家庭の教育力の向上なんて絵に書いた餅ではないか。家庭なんて千差万別、夜の勤めで、子どもが学校に行く時間に起きないで、寝ている親もいる。
朝ご飯をたべさせて貰えない子どもだっているし、給食費を払わない親っだている。子どもがどんな気持ちでいるのか。想像に難くない。家庭の責任と言う前にもっとやることがあるのではないか。
最近の不景気で、色んな店が、夜の営業を延長している。
子どものいる女の人だって、延長だと言われれば、断るわけにいかないことだってある。
シングルママ、シングルパパだっている。セカンドパパやセカンドママが増えている。
家庭がどんどん崩壊していっている。しつけは家庭でといったってその家庭の存在が不安定になってきている。
また、夫婦共教育熱心で、小学校時代に英検3級を取って将来を期待された子どもが、普通の大学に入りバンドにこって就職もせずなんて話しはざらにある。 ようするに、わからないのである。分からないから楽しみなのである。 ちょっと講習会をしたり、研修会をしたぐらいではどうにもならないのではないか。

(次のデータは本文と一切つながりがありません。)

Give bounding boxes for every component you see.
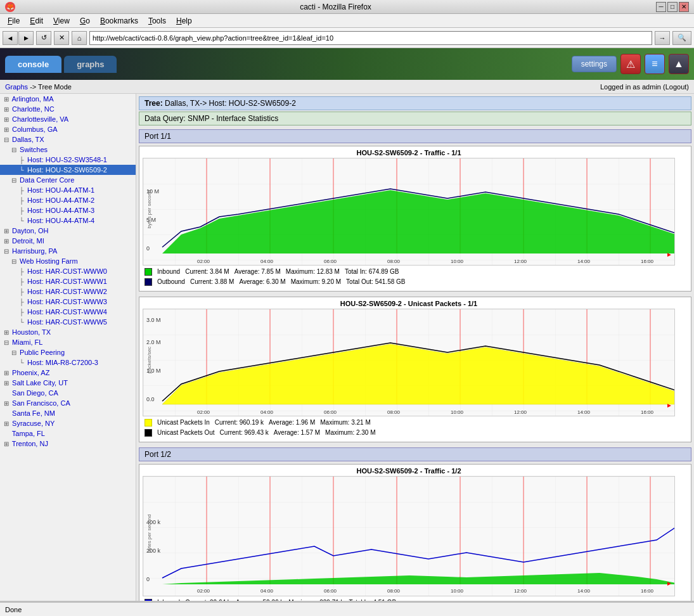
sidebar-item-syracuse[interactable]: ⊞ Syracuse, NY: [0, 418, 136, 428]
reload-button[interactable]: ↺: [36, 31, 51, 45]
sidebar-item-tampa[interactable]: ⊞ Tampa, FL: [0, 428, 136, 439]
sidebar-item-santafe[interactable]: ⊞ Santa Fe, NM: [0, 408, 136, 418]
sidebar-link-phoenix[interactable]: Phoenix, AZ: [12, 369, 49, 376]
url-input[interactable]: [89, 31, 652, 45]
sidebar-link-sw3548[interactable]: Host: HOU-S2-SW3548-1: [27, 156, 107, 164]
menu-view[interactable]: View: [48, 15, 75, 27]
sidebar-link-detroit[interactable]: Detroit, MI: [12, 237, 44, 245]
sidebar-item-atm1[interactable]: ├ Host: HOU-A4-ATM-1: [0, 185, 136, 195]
search-button[interactable]: 🔍: [672, 31, 691, 45]
sidebar-item-www5[interactable]: └ Host: HAR-CUST-WWW5: [0, 317, 136, 327]
menu-go[interactable]: Go: [75, 15, 95, 27]
sidebar-item-switches[interactable]: ⊟ Switches: [0, 144, 136, 155]
sidebar-item-host-sw3548[interactable]: ├ Host: HOU-S2-SW3548-1: [0, 155, 136, 165]
sidebar-link-atm2[interactable]: Host: HOU-A4-ATM-2: [27, 196, 94, 204]
sidebar-item-houston[interactable]: ⊞ Houston, TX: [0, 327, 136, 337]
sidebar-item-datacenter[interactable]: ⊟ Data Center Core: [0, 175, 136, 185]
sidebar-item-charlottesville[interactable]: ⊞ Charlottesville, VA: [0, 114, 136, 124]
chart-icon-button[interactable]: ▲: [669, 54, 689, 74]
sidebar-link-webhostingfarm[interactable]: Web Hosting Farm: [20, 257, 78, 265]
sidebar-link-arlington[interactable]: Arlington, MA: [11, 95, 53, 103]
sidebar-item-sandiego[interactable]: ⊞ San Diego, CA: [0, 388, 136, 398]
menu-file[interactable]: File: [3, 15, 25, 27]
forward-button[interactable]: ▶: [18, 31, 34, 45]
sidebar-link-www2[interactable]: Host: HAR-CUST-WWW2: [27, 288, 107, 295]
go-button[interactable]: →: [655, 31, 670, 45]
sidebar-item-c7200[interactable]: └ Host: MIA-R8-C7200-3: [0, 357, 136, 368]
menu-tools[interactable]: Tools: [143, 15, 171, 27]
sidebar-item-arlington[interactable]: ⊞ Arlington, MA: [0, 94, 136, 104]
back-button[interactable]: ◄: [3, 31, 18, 45]
tab-console[interactable]: console: [5, 56, 61, 73]
sidebar-link-houston[interactable]: Houston, TX: [12, 328, 51, 336]
sidebar-link-dallas[interactable]: Dallas, TX: [12, 136, 44, 143]
breadcrumb-graphs-link[interactable]: Graphs: [5, 83, 28, 91]
sidebar-item-atm4[interactable]: └ Host: HOU-A4-ATM-4: [0, 215, 136, 226]
stop-button[interactable]: ✕: [54, 31, 69, 45]
sidebar-link-www0[interactable]: Host: HAR-CUST-WWW0: [27, 267, 107, 275]
sidebar-link-santafe[interactable]: Santa Fe, NM: [12, 409, 55, 417]
settings-button[interactable]: settings: [572, 56, 617, 72]
list-icon-button[interactable]: ≡: [645, 54, 665, 74]
sidebar-link-publicpeering[interactable]: Public Peering: [20, 349, 65, 356]
tab-graphs[interactable]: graphs: [64, 56, 117, 73]
sidebar-item-miami[interactable]: ⊟ Miami, FL: [0, 337, 136, 347]
home-button[interactable]: ⌂: [72, 31, 87, 45]
legend-current-outbound: Current: 3.88 M: [190, 277, 234, 287]
sidebar-item-saltlake[interactable]: ⊞ Salt Lake City, UT: [0, 378, 136, 388]
sidebar-link-saltlake[interactable]: Salt Lake City, UT: [12, 379, 68, 387]
sidebar-link-atm3[interactable]: Host: HOU-A4-ATM-3: [27, 207, 94, 214]
sidebar-link-www1[interactable]: Host: HAR-CUST-WWW1: [27, 278, 107, 285]
sidebar-link-sandiego[interactable]: San Diego, CA: [12, 389, 58, 397]
sidebar-link-trenton[interactable]: Trenton, NJ: [12, 440, 48, 447]
sidebar-link-www4[interactable]: Host: HAR-CUST-WWW4: [27, 308, 107, 316]
sidebar-item-www4[interactable]: ├ Host: HAR-CUST-WWW4: [0, 307, 136, 317]
sidebar-item-columbus[interactable]: ⊞ Columbus, GA: [0, 124, 136, 134]
tree-icon: ├: [18, 187, 25, 194]
sidebar-link-charlotte[interactable]: Charlotte, NC: [12, 105, 55, 113]
tree-label: Tree:: [145, 99, 163, 108]
menu-help[interactable]: Help: [171, 15, 197, 27]
sidebar-item-www1[interactable]: ├ Host: HAR-CUST-WWW1: [0, 276, 136, 286]
sidebar-link-www5[interactable]: Host: HAR-CUST-WWW5: [27, 318, 107, 326]
sidebar-item-host-sw6509[interactable]: └ Host: HOU-S2-SW6509-2: [0, 165, 136, 175]
sidebar-item-harrisburg[interactable]: ⊟ Harrisburg, PA: [0, 246, 136, 256]
sidebar-link-tampa[interactable]: Tampa, FL: [12, 430, 45, 437]
legend-avg-inbound-12: Average: 52.36 k: [236, 598, 283, 601]
maximize-button[interactable]: □: [667, 2, 678, 12]
sidebar-link-www3[interactable]: Host: HAR-CUST-WWW3: [27, 298, 107, 305]
close-button[interactable]: ✕: [679, 2, 689, 12]
sidebar-link-dayton[interactable]: Dayton, OH: [12, 227, 48, 234]
sidebar-item-www3[interactable]: ├ Host: HAR-CUST-WWW3: [0, 297, 136, 307]
sidebar-link-atm1[interactable]: Host: HOU-A4-ATM-1: [27, 186, 94, 194]
sidebar-item-sanfrancisco[interactable]: ⊞ San Francisco, CA: [0, 398, 136, 408]
sidebar-item-atm3[interactable]: ├ Host: HOU-A4-ATM-3: [0, 205, 136, 215]
sidebar-item-charlotte[interactable]: ⊞ Charlotte, NC: [0, 104, 136, 114]
sidebar-link-sanfrancisco[interactable]: San Francisco, CA: [12, 399, 70, 407]
sidebar-link-atm4[interactable]: Host: HOU-A4-ATM-4: [27, 217, 94, 224]
sidebar-link-charlottesville[interactable]: Charlottesville, VA: [12, 115, 68, 123]
sidebar-link-syracuse[interactable]: Syracuse, NY: [12, 420, 55, 427]
sidebar-item-atm2[interactable]: ├ Host: HOU-A4-ATM-2: [0, 195, 136, 205]
sidebar-link-columbus[interactable]: Columbus, GA: [12, 125, 58, 133]
menu-edit[interactable]: Edit: [25, 15, 48, 27]
sidebar-link-c7200[interactable]: Host: MIA-R8-C7200-3: [27, 359, 98, 366]
sidebar-item-www0[interactable]: ├ Host: HAR-CUST-WWW0: [0, 266, 136, 276]
minimize-button[interactable]: ─: [656, 2, 666, 12]
sidebar-link-harrisburg[interactable]: Harrisburg, PA: [12, 247, 57, 255]
sidebar-item-publicpeering[interactable]: ⊟ Public Peering: [0, 347, 136, 357]
sidebar-item-webhostingfarm[interactable]: ⊟ Web Hosting Farm: [0, 256, 136, 266]
sidebar-item-dallas[interactable]: ⊟ Dallas, TX: [0, 134, 136, 144]
sidebar-link-miami[interactable]: Miami, FL: [12, 338, 42, 346]
addressbar: ◄ ▶ ↺ ✕ ⌂ → 🔍: [0, 28, 694, 48]
sidebar-link-sw6509[interactable]: Host: HOU-S2-SW6509-2: [27, 166, 107, 174]
sidebar-item-trenton[interactable]: ⊞ Trenton, NJ: [0, 439, 136, 449]
sidebar-item-dayton[interactable]: ⊞ Dayton, OH: [0, 226, 136, 236]
menu-bookmarks[interactable]: Bookmarks: [95, 15, 143, 27]
sidebar-item-www2[interactable]: ├ Host: HAR-CUST-WWW2: [0, 286, 136, 297]
sidebar-link-switches[interactable]: Switches: [20, 146, 48, 153]
sidebar-item-detroit[interactable]: ⊞ Detroit, MI: [0, 236, 136, 246]
sidebar-link-datacenter[interactable]: Data Center Core: [20, 176, 74, 184]
alert-icon-button[interactable]: ⚠: [620, 54, 641, 74]
sidebar-item-phoenix[interactable]: ⊞ Phoenix, AZ: [0, 368, 136, 378]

育児休業中に、長期の講習会に出れば、国が半額、企業が半額、日当を払うぐらいの事をしなければとても徹底出来るものではない。
もっとも、講習内容が役に立つ内容だったらの話だが。
価値観がバラバラで多様化している世の中で、子どもに対する期待だってバラバラ。そんな中で、現在の道徳教育のカリキュラムだって確定していないのにどうやってカリキュラムを組むのかそこが問題だ。

少子化で余った先生の失業対策になるかも知れないが。
今の、教育の荒廃は、社会の荒廃を反映している。
対処療法的に、あれもこれもじゃ今の病院みたいに、馬に食わせるほどの薬はくれるけど治らないことにならないか。
もっと、慢性病に効くようなことを考える必要があるのではないか。